PROBLEM STATEMENT
From the line that has "content on our" down to the last line of the data below, set down every line exactly, but none of the pictures.

MATERIALS PROVIDED

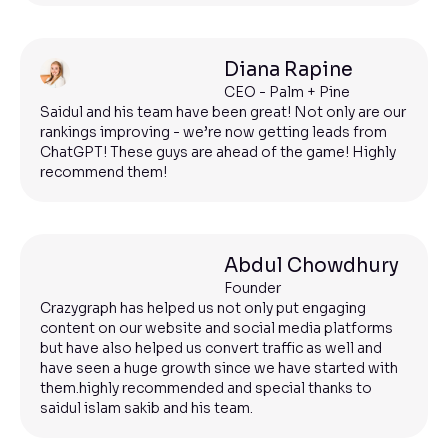
Diana Rapine
CEO - Palm + Pine
Saidul and his team have been great! Not only are our
rankings improving - we’re now getting leads from
ChatGPT! These guys are ahead of the game! Highly
recommend them!
Abdul Chowdhury
Founder
Crazygraph has helped us not only put engaging
content on our website and social media platforms
but have also helped us convert traffic as well and
have seen a huge growth since we have started with
them.highly recommended and special thanks to
saidul islam sakib and his team.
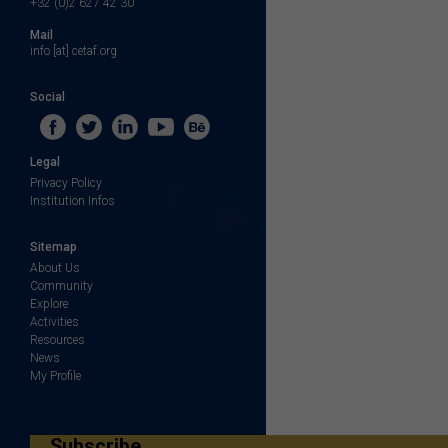
+32 (0)2 627 42 30
Mail
info [at] cetaf.org
Social
Legal
Privacy Policy
Institution Infos
Sitemap
About Us
Community
Explore
Activities
Resources
News
My Profile
Subscribe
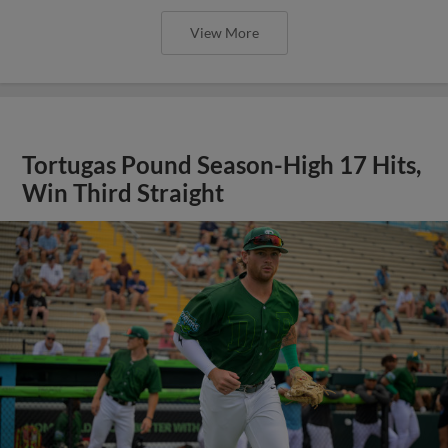
View More
Tortugas Pound Season-High 17 Hits,
Win Third Straight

FINISHED EXERCISE
content on our website and social media platforms
but have also helped us convert traffic as well and
have seen a huge growth since we have started with
them.highly recommended and special thanks to
saidul islam sakib and his team.
+32 (0)2 627 42 30
Mail
info [at] cetaf.org
Social
Legal
Privacy Policy
Institution Infos
Sitemap
About Us
Community
Explore
Activities
Resources
News
My Profile
Subscribe
View More
Tortugas Pound Season-High 17 Hits,
Win Third Straight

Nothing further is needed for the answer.